Every war memorial is as unique as the village whose losses it commemorates.
Aberdeenshire hosts some real curiosities among its number, as local Great War historian Colin Johnston of Culter, pictured below, has been researching.
Stories that intrigue the retired teacher include the 1919 Muchalls memorial, which is actually for peace as the village lost no sons; the 1917 memorial erected by villagers in Brimmond who believed the war was going to go on forever; and the Kirkton of Skene memorial where a name has been carved out.
So what drove the villagers of Kirkton of Skene to excise a particular name from its 1921 memorial?
A number of depressing scenarios come to mind, involving thoughts of desertion or disgrace.
But not at all. Thomas Livingstone, Royal Highlanders (Black Watch) turned up safe after being presumed dead during World War One.
Quite simply, it seems he hadn’t many ties to the village and it took him a few years to get back there after the war.
Orphan Thomas
Colin found out that Thomas was born in 1890 and was believed to have been resident at Proctor’s Orphanage in Westhill, attending Kirkton of Skene primary school.
Records reveal he was a shoemaker by trade and enlisted in 1908 aged 18 in Perth as a private with the Black Watch.
Colin thinks he may have had relatives in the Fair City.
Thomas married Annie Russell in 1915, and served in France and Flanders.
Colin said: “It was there that he was wounded severely enough for him to be excused further active service.
Excused service
“He was awarded a small white, metal medal indicating he was genuinely ‘excused service’.
“Somehow, he got back to Scotland, but seemingly, at first, went to visit what relatives he had around Perth.”
About five years later, Thomas travelled north to look up some old classmates from Kirkton of Skene, who had also joined up.
“Apparently, according to two village centenarians I spoke to, he had asked if any of his classmates had fallen in the war, to be told, ‘Yes, you!”‘
Back from the dead
“Hence the ‘mannie fa cam’ hame an’ found he was deid’ explained his story and the sculptor was called back to remove his name.”
Thomas went south to Perthshire not long after that, and as far as Colin knows, emigrated to Australia, never to be heard of again.
Brimmond memorial
Most war memorials were put up from around 1921 – but the Brimmond memorial was erected a year and a half before the Armistice, by a pessimistic populace.
Intriguingly, they buried a time capsule under the memorial’s tubular plinth.
Colin said: “The people of the local district firmly believed the war was going to go on and on, maybe forever.
“So many local men had fallen in the battles of Loos and Somme, that the distraught people of the districts of Stoneywood, Dyce and Buckburn wished that they be remembered while the war itself was going on.”
The memorial takes the form of a viewfinder, showing the features of Aberdeenshire including Lochnagar and Bennachie.
Colin said: “As far as I know the capsule has never been opened.
“Indeed, the screws securing the opening are specially sealed to stop unauthorised persons opening the plinth.”
An attempt by the council to open it in 2017 was given up for lack of the right tool.
No religious symbols
“It’s an unusual memorial, no cross or other religious symbols.

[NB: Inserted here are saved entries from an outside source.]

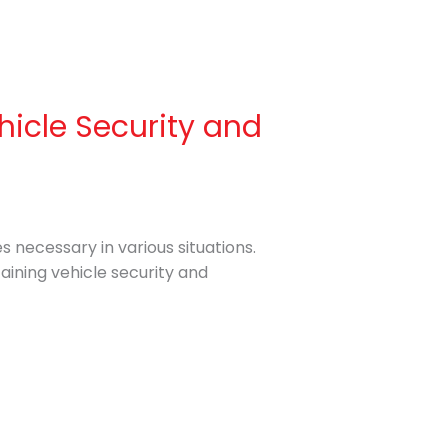
hicle Security and
s necessary in various situations.
taining vehicle security and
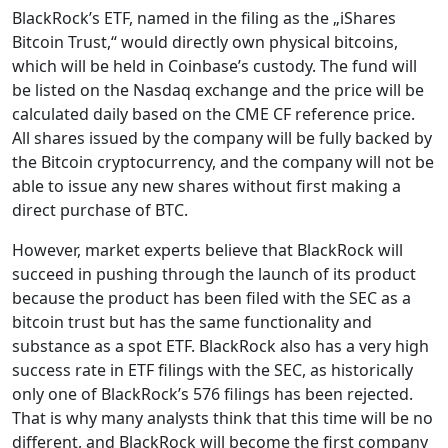
BlackRock’s ETF, named in the filing as the „iShares
Bitcoin Trust,“ would directly own physical bitcoins,
which will be held in Coinbase’s custody. The fund will
be listed on the Nasdaq exchange and the price will be
calculated daily based on the CME CF reference price.
All shares issued by the company will be fully backed by
the Bitcoin cryptocurrency, and the company will not be
able to issue any new shares without first making a
direct purchase of BTC.
However, market experts believe that BlackRock will
succeed in pushing through the launch of its product
because the product has been filed with the SEC as a
bitcoin trust but has the same functionality and
substance as a spot ETF. BlackRock also has a very high
success rate in ETF filings with the SEC, as historically
only one of BlackRock’s 576 filings has been rejected.
That is why many analysts think that this time will be no
different, and BlackRock will become the first company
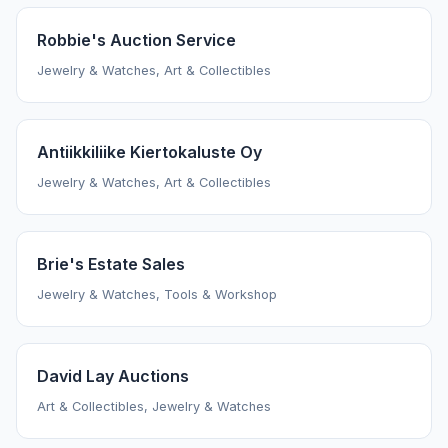
Robbie's Auction Service
Jewelry & Watches, Art & Collectibles
Antiikkiliike Kiertokaluste Oy
Jewelry & Watches, Art & Collectibles
Brie's Estate Sales
Jewelry & Watches, Tools & Workshop
David Lay Auctions
Art & Collectibles, Jewelry & Watches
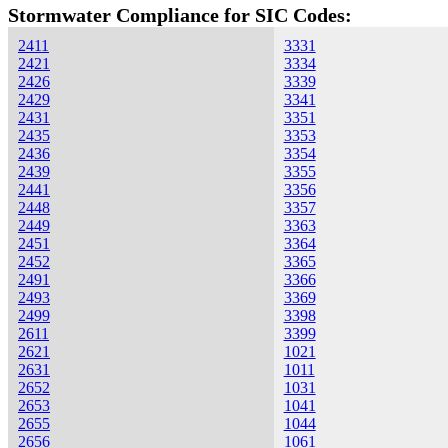
Stormwater Compliance for SIC Codes:
2411
3331
2421
3334
2426
3339
2429
3341
2431
3351
2435
3353
2436
3354
2439
3355
2441
3356
2448
3357
2449
3363
2451
3364
2452
3365
2491
3366
2493
3369
2499
3398
2611
3399
2621
1021
2631
1011
2652
1031
2653
1041
2655
1044
2656
1061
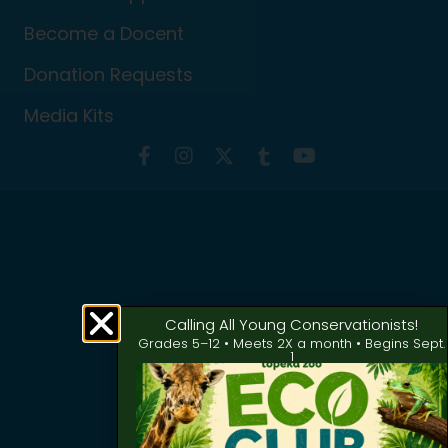
Become a Docent
Donation Requests
Media Kits
Calling All Young Conservationists!
Grades 5–12 • Meets 2X a month • Begins Sept.
1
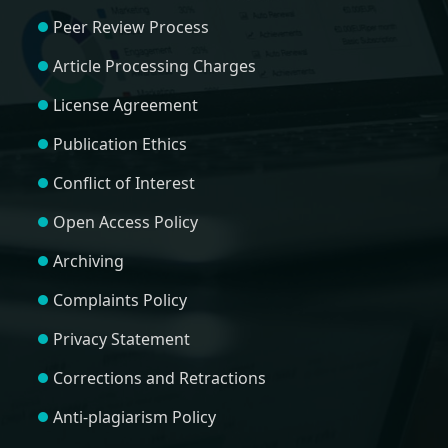
Peer Review Process
Article Processing Charges
License Agreement
Publication Ethics
Conflict of Interest
Open Access Policy
Archiving
Complaints Policy
Privacy Statement
Corrections and Retractions
Anti-plagiarism Policy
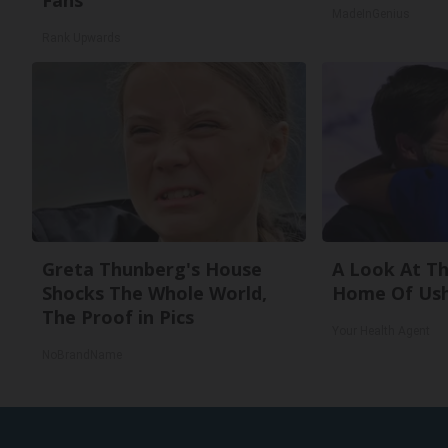
Fans
MadeInGenius
Rank Upwards
Greta Thunberg's House
A Look At Th
Shocks The Whole World,
Home Of Ush
The Proof in Pics
Your Health Agent
NoBrandName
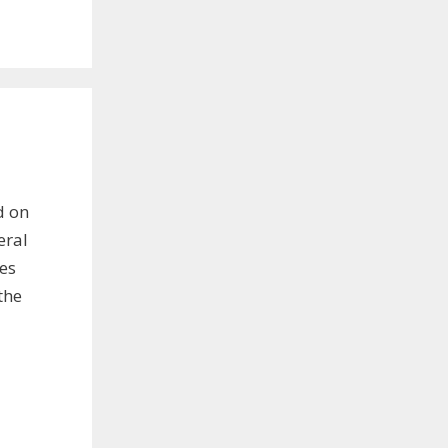
d on
eral
les
the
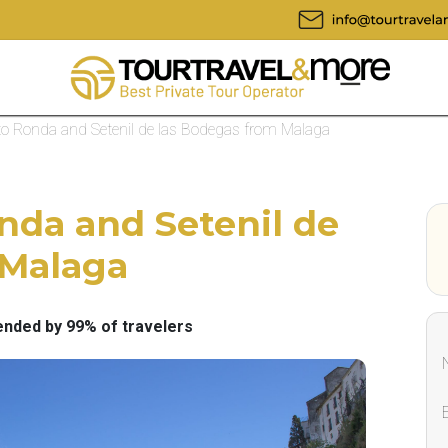
 to Ronda and Setenil de las Bodegas from Malaga
onda and Setenil de
 Malaga
ded by 99% of travelers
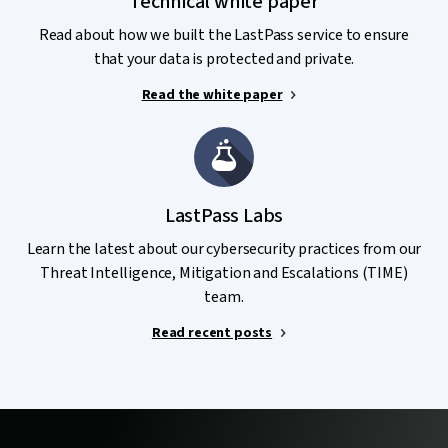
Technical white paper
Read about how we built the LastPass service to ensure
that your data is protected and private.
Read the white paper
LastPass Labs
Learn the latest about our cybersecurity practices from our
Threat Intelligence, Mitigation and Escalations (TIME)
team.
Read recent posts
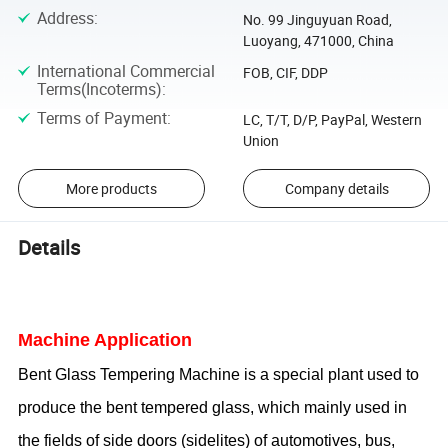
Address
:
No. 99 Jinguyuan Road,
Luoyang, 471000, China
International Commercial
FOB, CIF, DDP
Terms(Incoterms)
:
Terms of Payment
:
LC, T/T, D/P, PayPal, Western
Union
More products
Company details
Details
Machine Application
Bent
Glass Temper
i
ng Machine
is a special plant used to
produce the bent tempered glass, which mainly used in
the fields of side doors (sidelites) of automotives, bus,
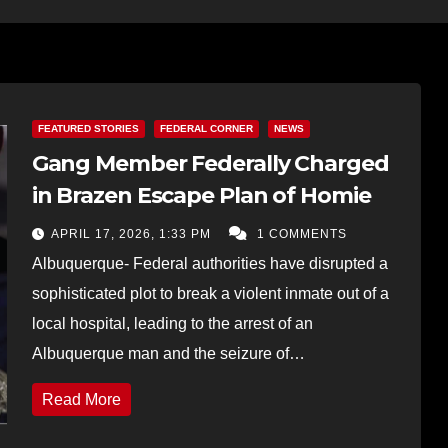
FEATURED STORIES
FEDERAL CORNER
NEWS
Gang Member Federally Charged
in Brazen Escape Plan of Homie
APRIL 17, 2026, 1:33 PM
1 COMMENTS
Albuquerque- Federal authorities have disrupted a
sophisticated plot to break a violent inmate out of a
local hospital, leading to the arrest of an
Albuquerque man and the seizure of…
Read More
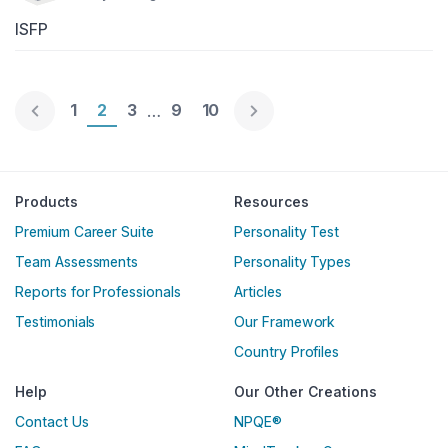
ISFP
Page 1
1
Page 2
2
Page 3
3
Page 9
9
Page 10
10
…
Englische Version
Products
Resources
Premium Career Suite
Personality Test
Team Assessments
Personality Types
Reports for Professionals
Articles
Testimonials
Our Framework
Country Profiles
Help
Our Other Creations
Contact Us
NPQE®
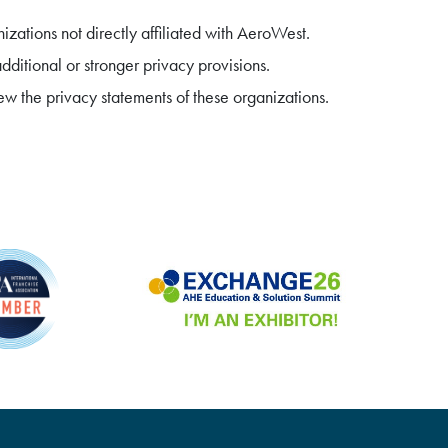
zations not directly affiliated with AeroWest.
ditional or stronger privacy provisions.
w the privacy statements of these organizations.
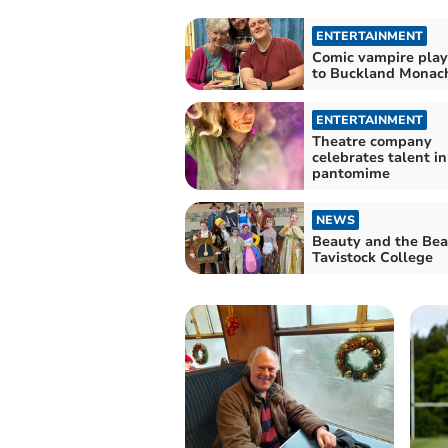
ENTERTAINMENT
Comic vampire pla
to Buckland Mona
ENTERTAINMENT
Theatre company
celebrates talent i
pantomime
NEWS
Beauty and the Bea
Tavistock College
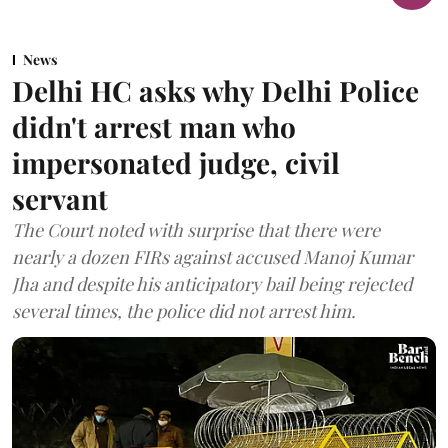
News
Delhi HC asks why Delhi Police
didn't arrest man who
impersonated judge, civil
servant
The Court noted with surprise that there were
nearly a dozen FIRs against accused Manoj Kumar
Jha and despite his anticipatory bail being rejected
several times, the police did not arrest him.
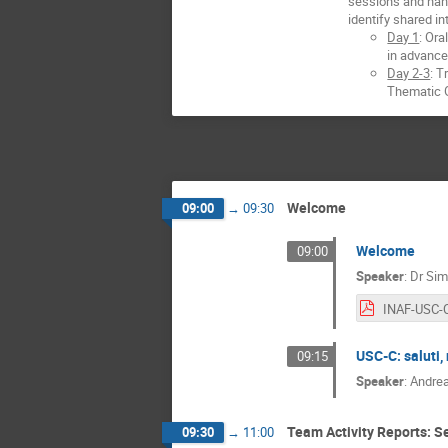
sessions and hand
identify shared in
Day 1
: Or
in advance
Day 2-3
: T
Thematic G
Welcome
09:00
→
09:30
Welcome
09:00
Speaker
:
Dr
Sim
USC-C: saluti, 
09:15
Speaker
:
Andrea
Team Activity Reports: Se
09:30
→
11:00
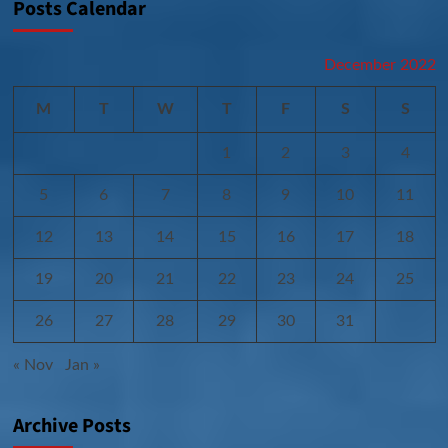
Posts Calendar
December 2022
M
T
W
T
F
S
S
1
2
3
4
5
6
7
8
9
10
11
12
13
14
15
16
17
18
19
20
21
22
23
24
25
26
27
28
29
30
31
« Nov
Jan »
Archive Posts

It was the work of the Stoneywood Literary Guild, whose members had lost so many men at the Battle of Loos in September 1915 and the Somme, July to November 1916.
“They decided to erect a memorial to their memory as soon possible, because there was a belief the war would go on for a very long time.”
Muchalls Peace Memorial
Then there’s the Muchalls Peace Memorial of 1919.
Why ‘peace’?
Muchalls was highly unusual.
Colin said: “All the men from the parish who went off to war came back, unique I think in Scotland.
Thankful villages
“For example, compare it with the Cookney war memorial just three miles away which as around 30 names on it.”
Colin likes to compare it with Langton Herring in England, one of the ‘Thankful Villages’ where all the men who went to war came back.
“Some of these villages in England experienced the same lack of fatal casualties in the Second World War and are dubbed ‘doubly thankful villages’.”
The memorial was unveiled in May, 1920.
The P&J reported that it was considered a red letter day in the records of the parish of Fetteresso: “It was peculiarly fitting that one of the first peace memorials in the country should be erected at Muchalls, because it would remind the residents, and also those people from Aberdeen who loved the place and came to reside in it each summer, how much they had to be thankful for in the peace time they now enjoyed, and in the removal of the nightmare of German aggression which haunted the coast of the North Sea.”